Magnetic flux through smaller coil within solenoid

[jdubt]

Homework Statement

A solenoid has 235 turns of wire wrapped along its length of 27 cm. The diameter of the solenoid is 1.5 cm. In the middle of the solenoid is a smaller coil of diameter 1.0 cm with 50 turns of wire along its 2.0 cm length. The two coils are coaxial. A current of 15 A is in the larger solenoid with no current in the smaller coil.
(a) Determine the magnetic flux through the smaller coil.
(b) Determine the mutual inductance of the pair of coils.

Homework Equations

B= mu_not *n*I
flux =B x A

The Attempt at a Solution

I've tried several times with no success. My problem is I don't know how to relate the solenoid to the smaller coil.

B= 4* pi *10^-7*(235/.27)*15 = .01641 T

I believe this is correct but I don't know where to go from here.

flux = (.01641 T)* pi * (.0075)^2

This could be an intermediary step in getting the flux of the smaller coil, but I don't know what to afterwards.

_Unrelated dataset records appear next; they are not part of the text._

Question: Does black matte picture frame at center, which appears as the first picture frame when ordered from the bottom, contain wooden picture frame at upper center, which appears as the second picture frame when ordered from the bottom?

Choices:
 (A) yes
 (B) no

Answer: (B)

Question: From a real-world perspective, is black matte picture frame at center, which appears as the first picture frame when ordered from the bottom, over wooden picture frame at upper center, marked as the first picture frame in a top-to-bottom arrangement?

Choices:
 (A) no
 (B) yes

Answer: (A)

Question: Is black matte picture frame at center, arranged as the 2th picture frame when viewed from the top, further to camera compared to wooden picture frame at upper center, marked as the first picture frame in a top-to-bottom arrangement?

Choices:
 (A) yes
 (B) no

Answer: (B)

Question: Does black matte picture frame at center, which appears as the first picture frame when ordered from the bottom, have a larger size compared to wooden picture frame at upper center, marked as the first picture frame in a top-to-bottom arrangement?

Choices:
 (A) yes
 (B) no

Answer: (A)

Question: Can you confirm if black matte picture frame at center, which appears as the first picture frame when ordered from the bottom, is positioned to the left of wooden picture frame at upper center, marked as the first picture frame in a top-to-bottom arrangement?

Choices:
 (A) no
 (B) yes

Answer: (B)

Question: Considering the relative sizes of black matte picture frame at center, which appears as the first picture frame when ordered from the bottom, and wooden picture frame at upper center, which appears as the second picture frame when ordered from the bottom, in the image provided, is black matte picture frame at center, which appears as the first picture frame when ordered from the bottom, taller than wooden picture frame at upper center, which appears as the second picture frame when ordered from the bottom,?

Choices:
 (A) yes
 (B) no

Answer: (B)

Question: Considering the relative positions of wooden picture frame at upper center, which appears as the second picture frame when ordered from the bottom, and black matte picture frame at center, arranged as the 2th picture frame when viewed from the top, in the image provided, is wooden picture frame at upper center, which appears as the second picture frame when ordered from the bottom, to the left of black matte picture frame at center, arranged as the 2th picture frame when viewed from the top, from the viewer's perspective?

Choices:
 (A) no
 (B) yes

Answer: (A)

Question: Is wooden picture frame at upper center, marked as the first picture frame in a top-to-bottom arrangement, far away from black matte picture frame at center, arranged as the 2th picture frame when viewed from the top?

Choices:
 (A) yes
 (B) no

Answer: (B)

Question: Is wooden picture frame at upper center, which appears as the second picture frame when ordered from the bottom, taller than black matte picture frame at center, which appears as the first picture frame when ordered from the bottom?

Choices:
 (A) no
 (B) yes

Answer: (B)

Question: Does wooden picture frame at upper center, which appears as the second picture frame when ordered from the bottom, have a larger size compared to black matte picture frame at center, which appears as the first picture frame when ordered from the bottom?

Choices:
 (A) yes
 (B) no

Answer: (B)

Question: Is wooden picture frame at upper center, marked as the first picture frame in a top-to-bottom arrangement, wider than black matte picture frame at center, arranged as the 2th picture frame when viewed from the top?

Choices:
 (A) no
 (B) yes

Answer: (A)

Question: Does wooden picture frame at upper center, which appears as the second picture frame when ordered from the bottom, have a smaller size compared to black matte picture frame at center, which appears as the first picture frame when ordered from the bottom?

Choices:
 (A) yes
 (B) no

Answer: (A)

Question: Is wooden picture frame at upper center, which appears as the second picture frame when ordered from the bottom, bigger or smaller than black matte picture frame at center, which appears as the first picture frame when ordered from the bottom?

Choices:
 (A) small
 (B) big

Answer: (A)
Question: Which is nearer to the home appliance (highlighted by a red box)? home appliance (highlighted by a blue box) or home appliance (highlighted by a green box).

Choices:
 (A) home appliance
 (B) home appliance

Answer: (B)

flux = (.01641 T)* pi * (.005)^2

This is incorrect.

Any help would be much appreciated.

 

[Redbelly98]

I agree with your 0.01641 T calculation.

Hmmm ... your flux expression seems right for a single-loop coil, but they give 50 turns for the smaller coil.

 

[baba89]

To determine the magnetic flux through the smaller coil within the solenoid, we can use the equation B = μ₀nI, where B is the magnetic field, μ₀ is the permeability of free space, n is the number of turns per unit length, and I is the current. Since the two coils are coaxial, we can assume that the magnetic field generated by the larger solenoid is uniform and parallel to the smaller coil.

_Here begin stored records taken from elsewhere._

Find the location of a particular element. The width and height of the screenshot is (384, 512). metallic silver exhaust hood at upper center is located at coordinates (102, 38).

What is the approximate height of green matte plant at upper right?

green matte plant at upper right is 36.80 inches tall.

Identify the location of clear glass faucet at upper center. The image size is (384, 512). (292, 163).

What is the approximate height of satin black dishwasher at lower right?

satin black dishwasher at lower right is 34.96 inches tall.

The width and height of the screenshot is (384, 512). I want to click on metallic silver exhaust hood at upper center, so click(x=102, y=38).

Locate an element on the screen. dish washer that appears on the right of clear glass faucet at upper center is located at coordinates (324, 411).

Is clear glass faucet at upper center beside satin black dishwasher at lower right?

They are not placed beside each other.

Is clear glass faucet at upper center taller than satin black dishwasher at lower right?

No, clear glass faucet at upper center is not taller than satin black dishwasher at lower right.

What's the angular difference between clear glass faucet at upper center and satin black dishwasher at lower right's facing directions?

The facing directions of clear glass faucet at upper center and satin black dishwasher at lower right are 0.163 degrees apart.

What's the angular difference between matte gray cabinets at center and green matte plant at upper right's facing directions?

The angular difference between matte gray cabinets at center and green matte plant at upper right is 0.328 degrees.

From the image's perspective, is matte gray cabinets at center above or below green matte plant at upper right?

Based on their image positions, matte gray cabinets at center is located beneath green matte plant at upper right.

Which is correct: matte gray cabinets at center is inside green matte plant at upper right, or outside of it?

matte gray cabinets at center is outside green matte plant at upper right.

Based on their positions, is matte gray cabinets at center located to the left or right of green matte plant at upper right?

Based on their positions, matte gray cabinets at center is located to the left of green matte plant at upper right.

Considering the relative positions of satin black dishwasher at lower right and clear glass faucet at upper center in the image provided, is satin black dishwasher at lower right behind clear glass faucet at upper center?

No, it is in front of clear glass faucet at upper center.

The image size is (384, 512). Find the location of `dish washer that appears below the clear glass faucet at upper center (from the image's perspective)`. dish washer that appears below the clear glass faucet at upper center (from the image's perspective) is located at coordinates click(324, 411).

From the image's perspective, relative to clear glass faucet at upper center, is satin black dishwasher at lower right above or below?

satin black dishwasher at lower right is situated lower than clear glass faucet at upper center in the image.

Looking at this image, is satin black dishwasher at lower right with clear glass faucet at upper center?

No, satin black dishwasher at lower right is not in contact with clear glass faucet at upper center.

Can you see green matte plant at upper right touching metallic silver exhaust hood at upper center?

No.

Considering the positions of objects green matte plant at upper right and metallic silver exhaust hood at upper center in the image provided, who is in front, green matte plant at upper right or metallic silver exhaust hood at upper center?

Using the given values, we can calculate the magnetic field at the center of the smaller coil: B = (4π×10^-7 Tm/A)(235 turns/0.27 m)(15 A) = 0.01641 T. This value is the same as the one you calculated for the larger solenoid, indicating that the magnetic field is indeed uniform and parallel to the smaller coil.

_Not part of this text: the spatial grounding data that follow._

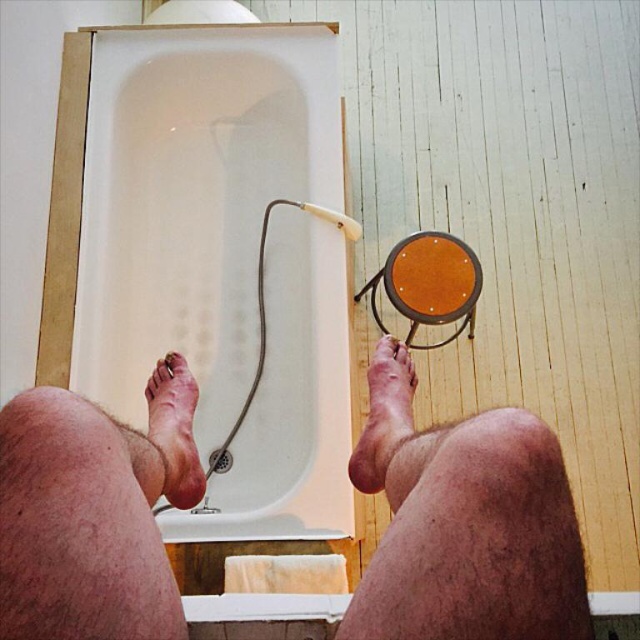 Can you confirm if dry skin foot at lower left is positioned to the left of dry skin foot at lower center?

Indeed, dry skin foot at lower left is positioned on the left side of dry skin foot at lower center.

Is dry skin foot at lower left smaller than dry skin foot at lower center?

Actually, dry skin foot at lower left might be larger than dry skin foot at lower center.

Does point (188, 417) come in front of point (380, 355)?

Yes, point (188, 417) is in front of point (380, 355).

This screenshot has width=640, height=640. I want to click on dry skin foot at lower left, so click(x=173, y=429).

Looking at this image, who is higher up, white glossy bathtub at lower left or dry skin foot at lower left?

white glossy bathtub at lower left is higher up.

Does point (122, 248) lie behind point (177, 500)?

Yes.

Locate an element on the screen. The image size is (640, 640). white glossy bathtub at lower left is located at coordinates (193, 198).

Is white glossy bathtub at lower left closer to camera compared to hairy skin at lower center?

No, white glossy bathtub at lower left is behind hairy skin at lower center.

Can you confirm if white glossy bathtub at lower left is smaller than hairy skin at lower center?

Incorrect, white glossy bathtub at lower left is not smaller in size than hairy skin at lower center.

Between point (292, 22) and point (369, 627), which one is positioned behind?

The point (292, 22) is behind.

The image size is (640, 640). Identify the location of white glossy bathtub at lower left. (193, 198). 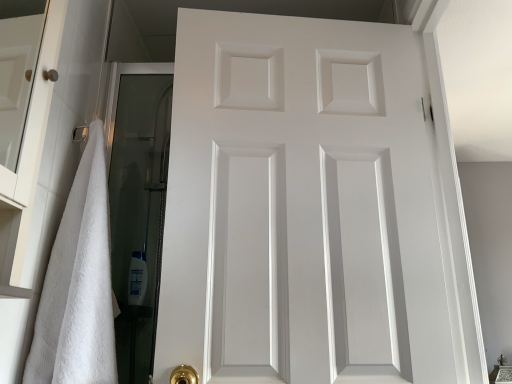 Question: Is white matte door at center inside the boundaries of white fluffy towel at left, or outside?

Choices:
 (A) inside
 (B) outside

Answer: (B)

Question: Is white matte door at center in front of or behind white fluffy towel at left in the image?

Choices:
 (A) front
 (B) behind

Answer: (B)

Question: Based on their relative distances, which object is farther from the white matte door at center?

Choices:
 (A) white glossy shampoo bottle at lower left
 (B) white fluffy towel at left

Answer: (A)

Question: Which object is the farthest from the white matte door at center?

Choices:
 (A) white glossy shampoo bottle at lower left
 (B) white fluffy towel at left

Answer: (A) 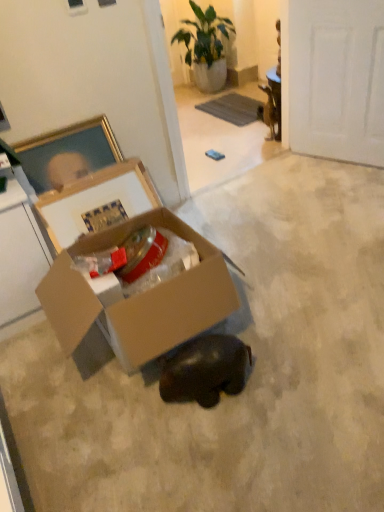 The width and height of the screenshot is (384, 512). I want to click on vacant space to the right of shiny black elephant at center, so point(283,376). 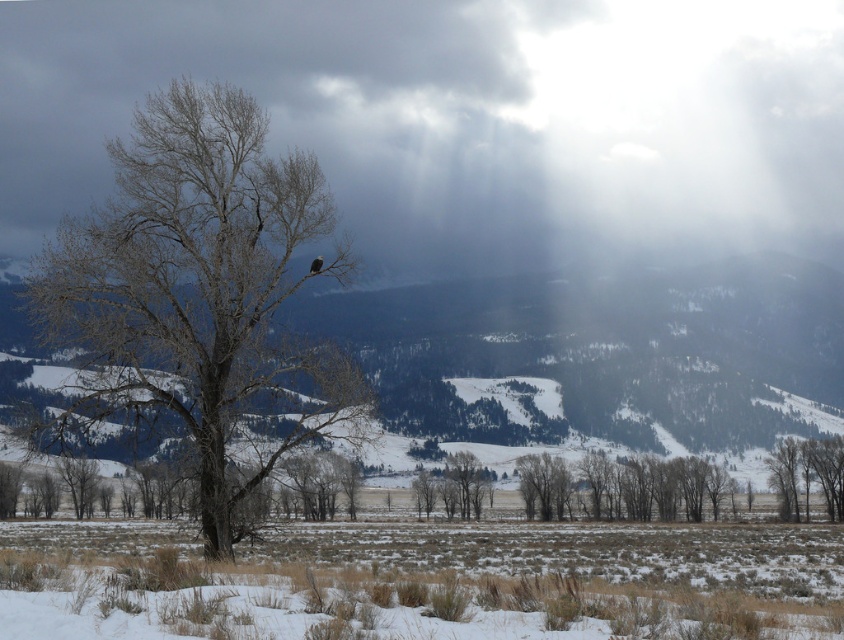 Question: Which object is positioned closest to the smooth bark tree at center?

Choices:
 (A) smooth brown tree at center
 (B) gray bark tree at center

Answer: (A)

Question: Based on their relative distances, which object is nearer to the smooth brown tree at center?

Choices:
 (A) smooth brown tree at lower right
 (B) cloudy gray sky at upper center

Answer: (A)

Question: Can you confirm if cloudy gray sky at upper center is positioned to the left of smooth brown tree at center?

Choices:
 (A) no
 (B) yes

Answer: (B)

Question: Does smooth brown tree at center appear over smooth bark tree at center?

Choices:
 (A) yes
 (B) no

Answer: (B)

Question: Estimate the real-world distances between objects in this image. Which object is closer to the smooth bark tree at center?

Choices:
 (A) smooth brown tree at center
 (B) gray bark tree at center
 (C) smooth brown tree at lower right

Answer: (A)

Question: Is cloudy gray sky at upper center to the right of gray bark tree at center from the viewer's perspective?

Choices:
 (A) no
 (B) yes

Answer: (B)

Now, to calculate the magnetic flux through the smaller coil, we can use the equation flux = B × A, where A is the area of the coil. Since the smaller coil has a diameter of 1.0 cm, its radius is 0.5 cm or 0.005 m. Therefore, the area of the coil is A = πr² = π(0.005 m)² = 7.85×10^-5 m².

Plugging in the values, we get the flux through the smaller coil as: flux = (0.01641 T)(7.85×10^-5 m²) = 1.288×10^-6 Wb.

To determine the mutual inductance of the pair of coils, we can use the equation M = N₁N₂Φ/I, where N₁ and N₂ are the number of turns in the two coils, Φ is the magnetic flux through the smaller coil, and I is the current in the larger solenoid.

Plugging in the values, we get the mutual inductance as: M = (235 turns)(50 turns)(1.288×10^-6 Wb)/(15 A) = 1.614×10^-4 H. This tells us that there is a strong mutual inductance between the two coils, indicating that there will be a significant induced current in the smaller coil when the current in the larger solenoid changes.